Luke 2:2 - Commentary Critical and Explanatory on the Whole Bible

Bible Comments

(And this taxing was first made when Cyrenius was governor of Syria.) (And this taxing was first made when Cyrenius was governor of Syria) - a very perplexing verse, inasmuch as Cyrenius, or Quirinus, appears not to have been governor of Syria for about 10 years after the birth of Christ, and the taxing under his administration was what led to the insurrection alluded to in Acts 5:37 (cf. Josephus, Ant. 18: 1. 1). That Augustus took steps toward introducing uniform taxation throughout the empire, has been proved beyond dispute (by Savigny, the highest authority on the Roman law); and candid critics, even of sceptical tendency, are forced to allow that no such glaring anachronism as the words, on the first blush of them, seem to imply, was likely to be fallen into by a writer so minutely accurate on Roman affairs as our Evangelist shows himself, in the Acts, to be. Some superior scholars would render the words thus: 'This registration was previous to Cyrenius being governor of Syria.' In this case, of course, the difficulty vanishes.
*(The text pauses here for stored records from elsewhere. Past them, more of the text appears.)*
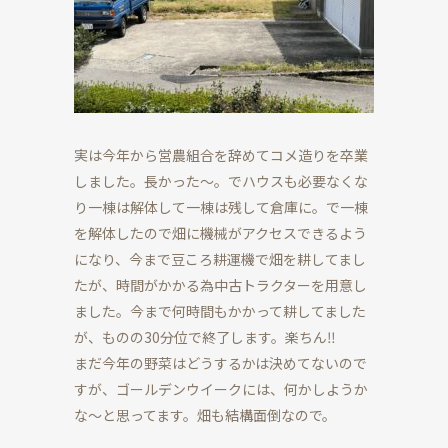
実は今年から営農組合を辞めてコメ造りを卒業
しました。長かった～。でハウスも必要なくな
り一棟は解体して一棟は残して倉庫に。で一棟
を解体したので畑に機械がアクセスできるよう
になり、今まで豆ころ耕運機で畑を耕してまし
たが、時間がかかる為中古トラクターを用意し
ました。今まで何時間もかかって耕してました
が、ものの30分位で終了します。楽ちん‼
まだ今年の野菜はどうするかは決めてないので
すが、ゴールデンウイークには、何かしようか
な～と思ってます。畑も結構面倒なので。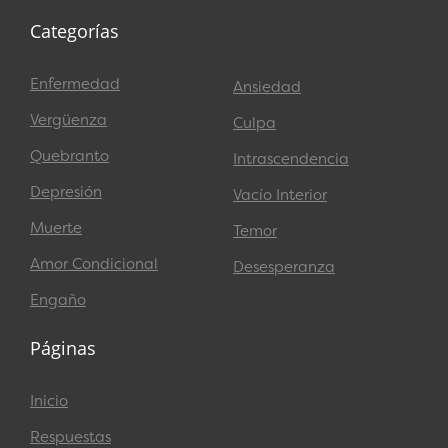
Categorías
Enfermedad
Ansiedad
Vergüenza
Culpa
Quebranto
Intrascendencia
Depresión
Vacío Interior
Muerte
Temor
Amor Condicional
Desesperanza
Engaño
Páginas
Inicio
Respuestas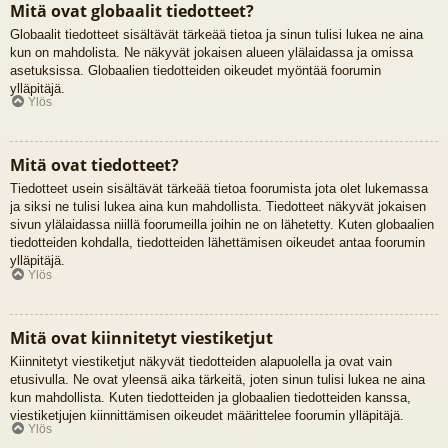
Mitä ovat globaalit tiedotteet?
Globaalit tiedotteet sisältävät tärkeää tietoa ja sinun tulisi lukea ne aina
kun on mahdolista. Ne näkyvät jokaisen alueen ylälaidassa ja omissa
asetuksissa. Globaalien tiedotteiden oikeudet myöntää foorumin
ylläpitäjä.
Ylös
Mitä ovat tiedotteet?
Tiedotteet usein sisältävät tärkeää tietoa foorumista jota olet lukemassa
ja siksi ne tulisi lukea aina kun mahdollista. Tiedotteet näkyvät jokaisen
sivun ylälaidassa niillä foorumeilla joihin ne on lähetetty. Kuten globaalien
tiedotteiden kohdalla, tiedotteiden lähettämisen oikeudet antaa foorumin
ylläpitäjä.
Ylös
Mitä ovat kiinnitetyt viestiketjut
Kiinnitetyt viestiketjut näkyvät tiedotteiden alapuolella ja ovat vain
etusivulla. Ne ovat yleensä aika tärkeitä, joten sinun tulisi lukea ne aina
kun mahdollista. Kuten tiedotteiden ja globaalien tiedotteiden kanssa,
viestiketjujen kiinnittämisen oikeudet määrittelee foorumin ylläpitäjä.
Ylös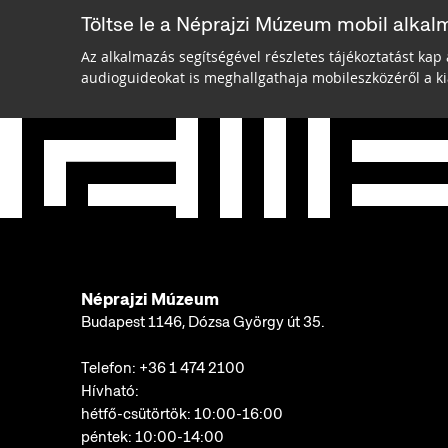
Töltse le a Néprajzi Múzeum mobil alkal
Az alkalmazás segítségével részletes tájékoztatást kap 
audioguideokat is meghallgathaja mobileszközéről a kiá
Néprajzi Múzeum
Budapest 1146, Dózsa György út 35.
Telefon:
+36 1 474 2100
Hívható:
hétfő-csütörtök: 10:00-16:00
péntek: 10:00-14:00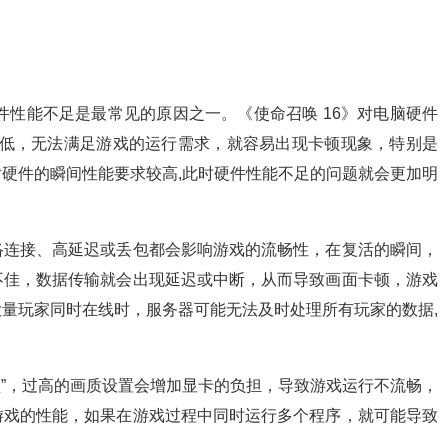
？硬件性能不足是最常见的原因之一。《使命召唤 16》对电脑硬件
较低，无法满足游戏的运行需求，就容易出现卡顿现象，特别是
硬件的瞬间性能要求较高,此时硬件性能不足的问题就会更加明
络连接、高延迟或丢包都会影响游戏的流畅性，在复活的瞬间，
不佳，数据传输就会出现延迟或中断，从而导致画面卡顿，游戏
量玩家同时在线时，服务器可能无法及时处理所有玩家的数据,
卡顿”，过高的画质设置会增加显卡的负担，导致游戏运行不流畅，
游戏的性能，如果在游戏过程中同时运行多个程序，就可能导致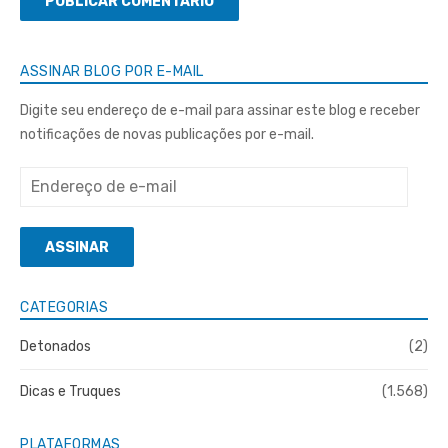
ASSINAR BLOG POR E-MAIL
Digite seu endereço de e-mail para assinar este blog e receber
notificações de novas publicações por e-mail.
Endereço
de
e-
ASSINAR
mail
CATEGORIAS
Detonados
(2)
Dicas e Truques
(1.568)
PLATAFORMAS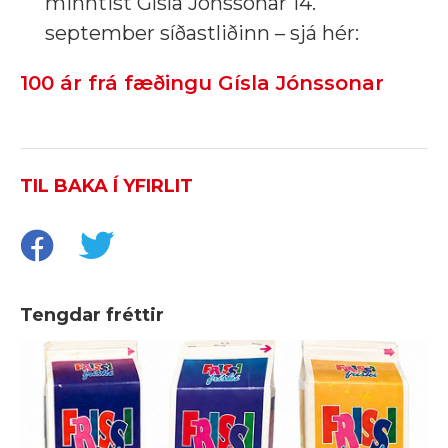
minntist Gísla Jónssonar 14.
september síðastliðinn – sjá hér:
100 ár frá fæðingu Gísla Jónssonar
TIL BAKA Í YFIRLIT
Tengdar fréttir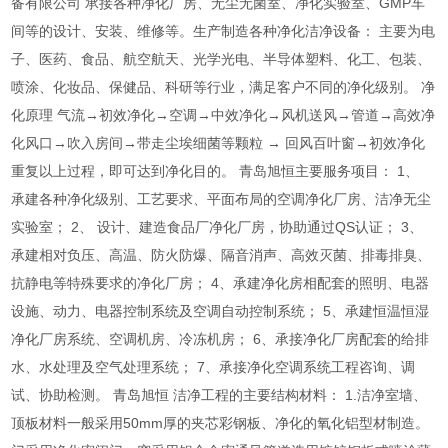
备有限公司 承接各种净化厂房、无尘无菌室、净化实验室、GMP车
间等的设计、安装、维修等。生产制造各种净化洁净设备： 主要为电
子、医药、食品、航空航天、光学光电、半导体塑料、化工、包装、
喷涂、化妆品、保健品、科研等行业，满足客户不同的净化级别。 净
化原理 气流→初效净化→空调→中效净化→风机送风→管道→高效净
化风口→吹入房间→带走尘埃细菌等颗粒 → 回风百叶窗→初效净化
重复以上过程，即可达到净化目的。 青岛旭恒主要服务项目： 1、
承建各种净化级别、工艺要求、平面布局的空调净化厂房、洁净无尘
实验室； 2、 设计、建造食品厂净化厂房，协助通过QS认证； 3、
承建相对负压、高温、防火防爆、隔音消声、高效灭菌、排毒排臭、
抗静电等特殊要求的净化厂房； 4、承建净化房相配套的照明、电器
设施、动力、电器控制系统及空调自动控制系统； 5、承建恒温恒湿
净化厂房系统、空调机房、冷冻机房； 6、承接净化厂房配套的给排
水、水处理及空气处理系统； 7、承接净化空调系统工程咨询、调
试、协助检测。 青岛旭恒 洁净工程的主要结构材料： 1.洁净室墙、
顶板材料一般采用50mm厚的夹芯彩钢板、净化的氧化铝型材制造。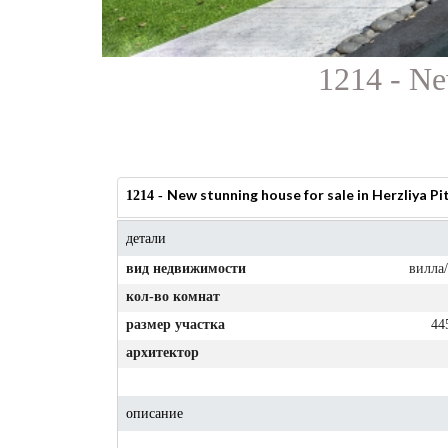
1214 - New
New stunning house for sale in Herzliya Pi
1214 -
детали
вид недвижимости
вилла
кол-во комнат
размер участка
44
архитектор
описание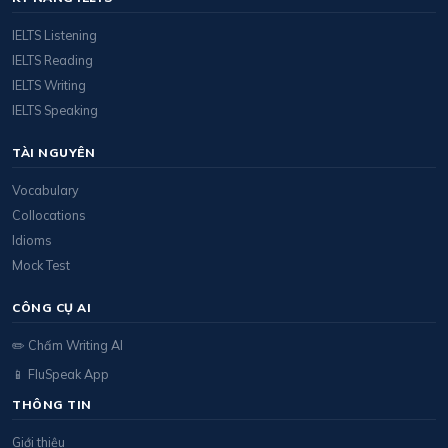
IELTS Listening
IELTS Reading
IELTS Writing
IELTS Speaking
TÀI NGUYÊN
Vocabulary
Collocations
Idioms
Mock Test
CÔNG CỤ AI
✏️ Chấm Writing AI
📱 FluSpeak App
THÔNG TIN
Giới thiệu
But, as this is a very precarious sense of the word х prootee (G4413)], it is better, with others, to understand the Evangelist to mean; that though the registration was now ordered with a view to the taxation, the taxing itself-an obnoxious measure in Palestine-was not carried out until the time of Quirinus.

Luke 2:2

2 (And this taxing was first made when Cyrenius was governor of Syria.)